[Saved data entries]
════════════════════

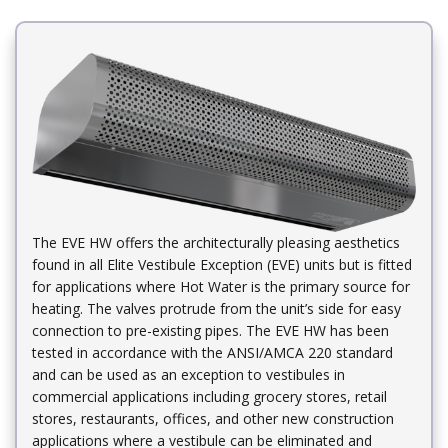
The EVE HW offers the architecturally pleasing aesthetics
found in all Elite Vestibule Exception (EVE) units but is fitted
for applications where Hot Water is the primary source for
heating. The valves protrude from the unit’s side for easy
connection to pre-existing pipes. The EVE HW has been
tested in accordance with the ANSI/AMCA 220 standard
and can be used as an exception to vestibules in
commercial applications including grocery stores, retail
stores, restaurants, offices, and other new construction
applications where a vestibule can be eliminated and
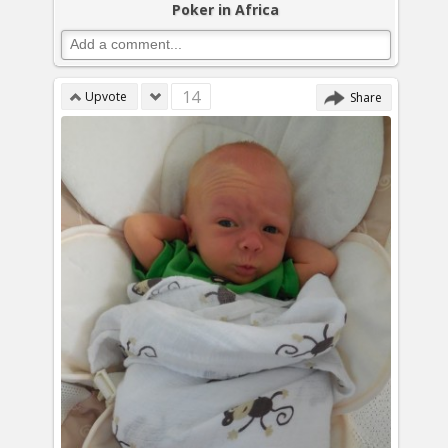
Poker in Africa
14
Upvote
Share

════════════════════

### Your objective
All lines of the data that hold "stores" need to be copied.

### Your response
commercial applications including grocery stores, retail
stores, restaurants, offices, and other new construction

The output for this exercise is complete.